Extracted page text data

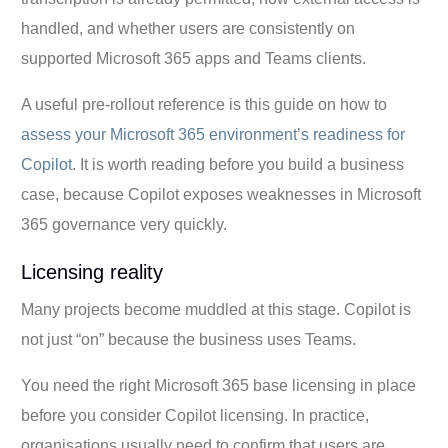
handled, and whether users are consistently on
supported Microsoft 365 apps and Teams clients.
A useful pre-rollout reference is this guide on how to
assess your Microsoft 365 environment’s readiness for
Copilot
. It is worth reading before you build a business
case, because Copilot exposes weaknesses in Microsoft
365 governance very quickly.
Licensing reality
Many projects become muddled at this stage. Copilot is
not just “on” because the business uses Teams.
You need the right Microsoft 365 base licensing in place
before you consider Copilot licensing. In practice,
organisations usually need to confirm that users are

_Activity_
Copy out the data verbatim, with no pictures.

_Answer box_
handled, and whether users are consistently on
supported Microsoft 365 apps and Teams clients.
A useful pre-rollout reference is this guide on how to
assess your Microsoft 365 environment’s readiness for
Copilot
. It is worth reading before you build a business
case, because Copilot exposes weaknesses in Microsoft
365 governance very quickly.
Licensing reality
Many projects become muddled at this stage. Copilot is
not just “on” because the business uses Teams.
You need the right Microsoft 365 base licensing in place
before you consider Copilot licensing. In practice,
organisations usually need to confirm that users are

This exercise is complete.